Your task: Below are records; please set down exactly the lines from the first through the one containing "Recently Added".

Stored data entries:

● ● ● ● ● ● ●

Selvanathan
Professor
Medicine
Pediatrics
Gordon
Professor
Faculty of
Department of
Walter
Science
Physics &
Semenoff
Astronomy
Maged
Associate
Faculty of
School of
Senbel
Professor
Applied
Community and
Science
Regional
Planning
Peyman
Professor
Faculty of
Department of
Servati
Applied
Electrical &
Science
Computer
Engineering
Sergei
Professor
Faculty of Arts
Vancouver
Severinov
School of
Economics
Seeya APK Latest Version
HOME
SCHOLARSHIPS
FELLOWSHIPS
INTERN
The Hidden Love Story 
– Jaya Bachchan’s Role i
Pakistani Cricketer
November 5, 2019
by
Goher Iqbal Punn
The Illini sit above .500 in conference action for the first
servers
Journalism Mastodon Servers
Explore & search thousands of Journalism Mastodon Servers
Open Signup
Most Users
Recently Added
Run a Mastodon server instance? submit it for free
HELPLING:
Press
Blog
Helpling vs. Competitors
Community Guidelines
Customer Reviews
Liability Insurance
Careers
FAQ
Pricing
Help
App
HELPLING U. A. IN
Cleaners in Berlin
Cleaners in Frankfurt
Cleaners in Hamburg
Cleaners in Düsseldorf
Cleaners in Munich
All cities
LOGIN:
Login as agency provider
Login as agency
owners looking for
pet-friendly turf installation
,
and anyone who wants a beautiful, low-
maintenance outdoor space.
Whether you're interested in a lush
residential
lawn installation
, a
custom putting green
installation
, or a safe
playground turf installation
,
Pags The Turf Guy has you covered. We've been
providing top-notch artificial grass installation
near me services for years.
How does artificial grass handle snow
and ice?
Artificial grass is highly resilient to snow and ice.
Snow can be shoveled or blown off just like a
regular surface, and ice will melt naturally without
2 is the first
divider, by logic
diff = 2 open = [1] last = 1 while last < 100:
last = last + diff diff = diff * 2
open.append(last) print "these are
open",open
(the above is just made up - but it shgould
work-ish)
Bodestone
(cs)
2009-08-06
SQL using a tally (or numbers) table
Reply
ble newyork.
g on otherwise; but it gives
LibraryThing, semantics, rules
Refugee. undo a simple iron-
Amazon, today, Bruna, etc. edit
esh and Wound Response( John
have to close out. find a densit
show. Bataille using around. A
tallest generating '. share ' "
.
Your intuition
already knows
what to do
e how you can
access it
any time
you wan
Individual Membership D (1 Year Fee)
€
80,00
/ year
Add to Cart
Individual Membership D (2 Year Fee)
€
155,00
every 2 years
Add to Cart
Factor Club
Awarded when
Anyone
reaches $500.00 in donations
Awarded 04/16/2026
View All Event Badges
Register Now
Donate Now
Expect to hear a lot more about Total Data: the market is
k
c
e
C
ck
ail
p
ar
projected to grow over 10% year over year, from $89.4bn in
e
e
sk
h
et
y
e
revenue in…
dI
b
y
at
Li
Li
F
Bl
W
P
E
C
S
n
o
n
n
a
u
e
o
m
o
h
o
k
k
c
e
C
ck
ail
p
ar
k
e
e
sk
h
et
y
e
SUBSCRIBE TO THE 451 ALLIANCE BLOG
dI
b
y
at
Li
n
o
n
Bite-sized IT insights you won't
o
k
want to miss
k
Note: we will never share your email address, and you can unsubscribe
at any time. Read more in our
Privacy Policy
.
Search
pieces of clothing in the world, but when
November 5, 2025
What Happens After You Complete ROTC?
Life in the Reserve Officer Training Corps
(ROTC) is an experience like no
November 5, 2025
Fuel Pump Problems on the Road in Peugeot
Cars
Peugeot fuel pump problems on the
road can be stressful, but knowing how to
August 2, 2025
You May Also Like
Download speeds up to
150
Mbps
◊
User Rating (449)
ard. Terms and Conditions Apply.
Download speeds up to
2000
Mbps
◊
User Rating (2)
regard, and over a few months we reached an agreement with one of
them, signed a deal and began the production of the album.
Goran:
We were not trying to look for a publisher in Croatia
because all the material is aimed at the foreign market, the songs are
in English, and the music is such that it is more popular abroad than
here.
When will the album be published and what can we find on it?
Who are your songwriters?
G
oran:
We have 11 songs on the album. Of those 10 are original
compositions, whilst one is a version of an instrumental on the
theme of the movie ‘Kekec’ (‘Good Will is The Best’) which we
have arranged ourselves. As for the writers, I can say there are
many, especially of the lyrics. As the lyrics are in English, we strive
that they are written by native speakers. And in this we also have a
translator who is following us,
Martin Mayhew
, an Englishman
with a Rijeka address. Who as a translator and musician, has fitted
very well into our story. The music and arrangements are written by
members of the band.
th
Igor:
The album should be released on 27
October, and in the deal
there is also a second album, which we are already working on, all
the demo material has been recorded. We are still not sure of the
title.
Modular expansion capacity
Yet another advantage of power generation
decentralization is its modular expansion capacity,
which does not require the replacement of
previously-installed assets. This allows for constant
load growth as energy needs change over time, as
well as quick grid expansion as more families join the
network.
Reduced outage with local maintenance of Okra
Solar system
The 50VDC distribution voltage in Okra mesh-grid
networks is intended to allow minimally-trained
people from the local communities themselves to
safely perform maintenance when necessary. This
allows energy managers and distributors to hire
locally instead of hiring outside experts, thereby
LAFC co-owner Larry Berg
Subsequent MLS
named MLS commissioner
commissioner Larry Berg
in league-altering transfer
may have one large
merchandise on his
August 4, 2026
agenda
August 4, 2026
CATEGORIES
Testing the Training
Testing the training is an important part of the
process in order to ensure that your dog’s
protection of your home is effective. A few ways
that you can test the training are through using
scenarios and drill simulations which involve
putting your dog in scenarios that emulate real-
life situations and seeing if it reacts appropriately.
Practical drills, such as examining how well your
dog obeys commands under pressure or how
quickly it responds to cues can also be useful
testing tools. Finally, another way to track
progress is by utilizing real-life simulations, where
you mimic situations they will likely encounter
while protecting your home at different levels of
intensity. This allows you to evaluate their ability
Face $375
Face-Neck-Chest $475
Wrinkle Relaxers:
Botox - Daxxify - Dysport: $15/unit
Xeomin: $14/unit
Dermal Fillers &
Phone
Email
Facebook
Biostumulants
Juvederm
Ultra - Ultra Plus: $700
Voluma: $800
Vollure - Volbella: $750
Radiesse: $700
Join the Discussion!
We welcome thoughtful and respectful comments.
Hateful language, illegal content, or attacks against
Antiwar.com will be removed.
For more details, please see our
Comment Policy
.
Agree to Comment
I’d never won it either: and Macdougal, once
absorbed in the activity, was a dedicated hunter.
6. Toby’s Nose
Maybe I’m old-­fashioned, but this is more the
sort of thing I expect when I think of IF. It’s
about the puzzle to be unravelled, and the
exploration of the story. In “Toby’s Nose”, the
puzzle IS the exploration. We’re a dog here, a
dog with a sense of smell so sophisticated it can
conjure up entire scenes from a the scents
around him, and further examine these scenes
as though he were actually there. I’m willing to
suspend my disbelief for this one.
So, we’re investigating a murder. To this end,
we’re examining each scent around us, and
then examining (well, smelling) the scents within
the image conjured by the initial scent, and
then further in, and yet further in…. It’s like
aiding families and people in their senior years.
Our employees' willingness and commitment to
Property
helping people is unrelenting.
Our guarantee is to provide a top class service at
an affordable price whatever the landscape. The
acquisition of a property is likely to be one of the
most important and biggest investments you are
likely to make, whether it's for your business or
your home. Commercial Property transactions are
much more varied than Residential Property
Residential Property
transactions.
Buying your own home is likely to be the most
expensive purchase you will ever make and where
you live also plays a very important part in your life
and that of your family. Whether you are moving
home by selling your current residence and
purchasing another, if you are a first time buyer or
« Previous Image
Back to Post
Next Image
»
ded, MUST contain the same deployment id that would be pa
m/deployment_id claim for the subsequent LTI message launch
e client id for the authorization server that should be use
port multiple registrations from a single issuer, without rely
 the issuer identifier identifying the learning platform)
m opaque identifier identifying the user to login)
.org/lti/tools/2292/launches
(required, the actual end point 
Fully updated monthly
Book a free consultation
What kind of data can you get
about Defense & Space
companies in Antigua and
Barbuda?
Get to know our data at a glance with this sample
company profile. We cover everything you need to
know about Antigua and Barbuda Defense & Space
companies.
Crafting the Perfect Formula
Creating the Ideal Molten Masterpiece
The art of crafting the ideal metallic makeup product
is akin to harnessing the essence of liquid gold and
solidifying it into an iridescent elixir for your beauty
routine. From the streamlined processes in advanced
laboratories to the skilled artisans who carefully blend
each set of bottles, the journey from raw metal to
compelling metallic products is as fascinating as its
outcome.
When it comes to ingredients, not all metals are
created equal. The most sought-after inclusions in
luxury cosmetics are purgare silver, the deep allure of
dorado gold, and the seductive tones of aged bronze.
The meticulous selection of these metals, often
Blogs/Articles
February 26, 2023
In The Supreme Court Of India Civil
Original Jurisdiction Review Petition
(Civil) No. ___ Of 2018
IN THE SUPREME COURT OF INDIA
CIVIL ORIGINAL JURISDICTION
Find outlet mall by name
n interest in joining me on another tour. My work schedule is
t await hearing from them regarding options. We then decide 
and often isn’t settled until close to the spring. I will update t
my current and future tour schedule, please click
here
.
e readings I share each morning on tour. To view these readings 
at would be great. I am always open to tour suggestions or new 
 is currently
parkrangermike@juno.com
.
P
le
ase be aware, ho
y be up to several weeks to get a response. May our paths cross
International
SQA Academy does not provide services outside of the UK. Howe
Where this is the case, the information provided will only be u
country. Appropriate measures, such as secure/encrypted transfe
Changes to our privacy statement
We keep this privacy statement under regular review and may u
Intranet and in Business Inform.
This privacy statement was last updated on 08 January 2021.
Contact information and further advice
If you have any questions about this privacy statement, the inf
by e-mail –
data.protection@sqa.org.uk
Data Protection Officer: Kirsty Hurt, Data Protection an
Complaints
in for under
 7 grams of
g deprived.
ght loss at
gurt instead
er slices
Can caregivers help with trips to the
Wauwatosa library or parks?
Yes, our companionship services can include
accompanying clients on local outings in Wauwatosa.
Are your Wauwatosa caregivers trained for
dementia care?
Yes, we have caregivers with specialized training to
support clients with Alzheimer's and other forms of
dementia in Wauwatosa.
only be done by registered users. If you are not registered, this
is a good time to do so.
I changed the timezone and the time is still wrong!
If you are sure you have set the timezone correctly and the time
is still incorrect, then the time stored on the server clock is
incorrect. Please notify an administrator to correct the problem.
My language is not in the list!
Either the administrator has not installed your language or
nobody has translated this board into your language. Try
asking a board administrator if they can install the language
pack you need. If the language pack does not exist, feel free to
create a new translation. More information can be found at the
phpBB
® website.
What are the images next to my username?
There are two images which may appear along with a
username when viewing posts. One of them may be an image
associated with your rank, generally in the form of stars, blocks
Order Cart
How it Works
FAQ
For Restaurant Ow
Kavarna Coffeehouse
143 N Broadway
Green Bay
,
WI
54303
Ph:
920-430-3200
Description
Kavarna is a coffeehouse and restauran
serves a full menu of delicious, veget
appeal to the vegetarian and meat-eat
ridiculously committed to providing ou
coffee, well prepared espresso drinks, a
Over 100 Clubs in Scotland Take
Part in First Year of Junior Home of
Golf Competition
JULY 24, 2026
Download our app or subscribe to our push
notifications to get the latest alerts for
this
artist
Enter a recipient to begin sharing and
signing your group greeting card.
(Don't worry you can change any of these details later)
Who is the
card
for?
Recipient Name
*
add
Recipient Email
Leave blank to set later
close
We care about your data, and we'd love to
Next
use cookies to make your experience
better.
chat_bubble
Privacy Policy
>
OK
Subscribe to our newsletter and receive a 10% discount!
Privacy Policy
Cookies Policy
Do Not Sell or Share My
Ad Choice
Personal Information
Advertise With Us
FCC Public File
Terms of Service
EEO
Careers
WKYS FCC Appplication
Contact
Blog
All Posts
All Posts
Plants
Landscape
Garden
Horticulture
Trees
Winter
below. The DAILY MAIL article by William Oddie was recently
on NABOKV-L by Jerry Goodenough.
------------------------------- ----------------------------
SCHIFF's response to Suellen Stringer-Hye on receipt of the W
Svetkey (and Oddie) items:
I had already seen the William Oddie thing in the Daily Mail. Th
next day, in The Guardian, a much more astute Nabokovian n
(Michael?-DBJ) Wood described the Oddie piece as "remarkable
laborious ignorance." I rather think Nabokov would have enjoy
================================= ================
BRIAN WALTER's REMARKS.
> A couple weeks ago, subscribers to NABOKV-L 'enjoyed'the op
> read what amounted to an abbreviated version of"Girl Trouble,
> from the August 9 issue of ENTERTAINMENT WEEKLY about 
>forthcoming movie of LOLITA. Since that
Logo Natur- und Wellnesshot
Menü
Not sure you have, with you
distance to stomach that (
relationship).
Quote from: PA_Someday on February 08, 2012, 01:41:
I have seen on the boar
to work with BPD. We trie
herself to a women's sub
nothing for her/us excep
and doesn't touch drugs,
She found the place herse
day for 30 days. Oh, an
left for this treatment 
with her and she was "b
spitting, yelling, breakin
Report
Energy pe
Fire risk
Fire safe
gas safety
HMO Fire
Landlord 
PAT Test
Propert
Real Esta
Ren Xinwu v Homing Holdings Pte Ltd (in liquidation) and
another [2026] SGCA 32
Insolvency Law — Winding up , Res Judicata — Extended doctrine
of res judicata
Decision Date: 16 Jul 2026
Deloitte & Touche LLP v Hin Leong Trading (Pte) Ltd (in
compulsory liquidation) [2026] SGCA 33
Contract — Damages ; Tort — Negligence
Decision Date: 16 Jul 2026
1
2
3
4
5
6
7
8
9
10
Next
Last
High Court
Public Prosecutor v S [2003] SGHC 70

● ● ● ● ● ● ●

Task answer:
Selvanathan
Professor
Medicine
Pediatrics
Gordon
Professor
Faculty of
Department of
Walter
Science
Physics &
Semenoff
Astronomy
Maged
Associate
Faculty of
School of
Senbel
Professor
Applied
Community and
Science
Regional
Planning
Peyman
Professor
Faculty of
Department of
Servati
Applied
Electrical &
Science
Computer
Engineering
Sergei
Professor
Faculty of Arts
Vancouver
Severinov
School of
Economics
Seeya APK Latest Version
HOME
SCHOLARSHIPS
FELLOWSHIPS
INTERN
The Hidden Love Story 
– Jaya Bachchan’s Role i
Pakistani Cricketer
November 5, 2019
by
Goher Iqbal Punn
The Illini sit above .500 in conference action for the first
servers
Journalism Mastodon Servers
Explore & search thousands of Journalism Mastodon Servers
Open Signup
Most Users
Recently Added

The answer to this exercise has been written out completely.